Three keys to avoid writing people off at work:
- “You can’t judge a book by its cover.” A familiar saying that applies to relationships. What you see is not always what you get.
- Think about how you embrace people beyond your comfort zone. What is your default interpretation of someone else’s intentions?
- Just as you have been forgiven for failure, give others the benefit of the doubt. Failure is part of our growth, and we learn when we embrace others who have had setbacks.
None of us wake up each day and say, “I can’t wait to write off some people today.” We have good intentions, yet the pressure and complexity of our work relationships can be challenging to navigate. We leave some people behind. Our role as leaders is to lift others up, to help them embrace opportunities. We miss when we dismiss.
Leading Your Team
An excellent article on how to get feedback you need to grow. I particularly enjoyed the sections on listening to understand versus respond, and types of feedback.
How Leaders Can Get the Feedback they Need
Read to Lead
Leaders benefit from being active readers, long reads not just social media posts and news feeds. A deep read builds concentration, strengthens your intellectual capacity, and offers wisdom you can share. As you refresh or build your reading habit, diversify your experience — old, new, fiction, non-fiction, audio, hard cover, and e-readers.
My April 2023 favorites:
Moon Over Jessup by Jamila Minnicks
A novel featuring the story of Alice Young who leaves her home for a new life in Birmingham, Alabama. On her bus ride, she stops at the All-Black community of New Jessup and never leaves. The residents of New Jessup have elected to resist integration and maintain a separate existence. I was unfamiliar with the term All-Black, and her journey provided me with a new way to look at integration. Alice encounters the tradeoffs of her community and encounters the struggles we continue to have when it comes to race relations.

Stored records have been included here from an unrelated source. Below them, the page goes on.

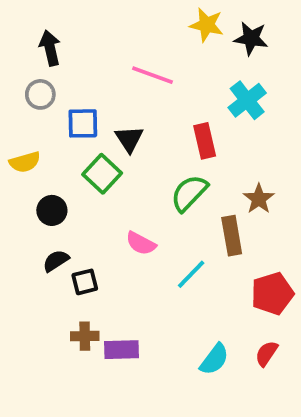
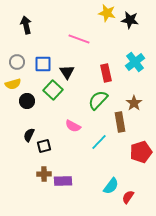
gray circle: (40, 94) -> (17, 62), moved
cyan cross: (247, 100) -> (135, 62), moved
black circle: (52, 210) -> (27, 101), moved
black semicircle: (56, 261) -> (29, 135), turned -32
red semicircle: (266, 353) -> (128, 197), moved

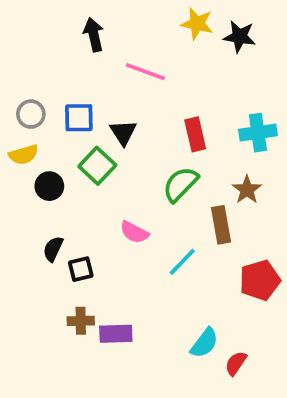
black arrow: (26, 25) -> (94, 35), moved
cyan cross: (135, 62) -> (258, 133), moved, turned 30

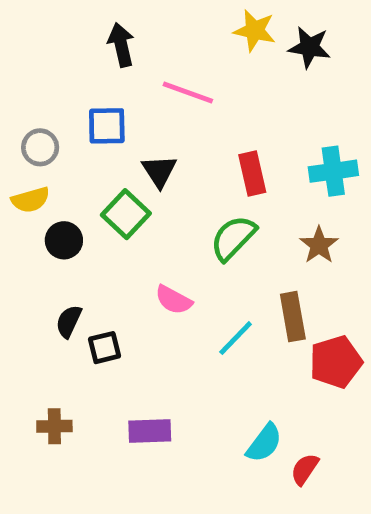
blue square: (79, 118) -> (107, 126), moved
brown rectangle: (221, 225) -> (293, 317), moved
brown cross: (81, 321) -> (54, 426), moved

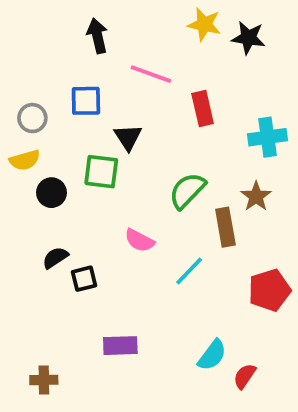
red rectangle: (252, 174) -> (203, 108), moved
green square: (126, 214) -> (101, 172), turned -36
brown rectangle: (293, 317) -> (225, 227), moved
black semicircle: (69, 321) -> (55, 258), turned 32
brown cross: (54, 426) -> (44, 380), moved

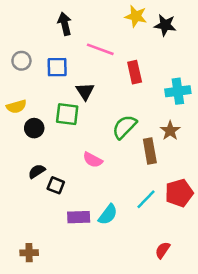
gray circle: (32, 118) -> (21, 61), moved
cyan line: (189, 271) -> (146, 199), moved
black square: (84, 279) -> (56, 185), turned 36
purple rectangle: (120, 346) -> (79, 217), moved
cyan semicircle: (212, 355) -> (108, 215), moved

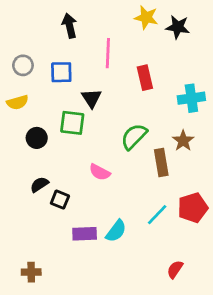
pink line: (100, 49) -> (108, 53), turned 72
yellow semicircle: (16, 106) -> (17, 102), moved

American Ramble by Neil King
In the spring of 2021, Neil King walked 330 miles from his Washington DC home to New York City. His 25-day walk was a journey through history and a reflection on where things are today. I was impressed by how he studied, engaged, and appreciated the legacy of each area he visited. He encounters interesting people along the way, as he is dodging cars, and marvels at how much we miss around us in our busy lives. His mindfulness encouraged me to engage in my surroundings in a new way.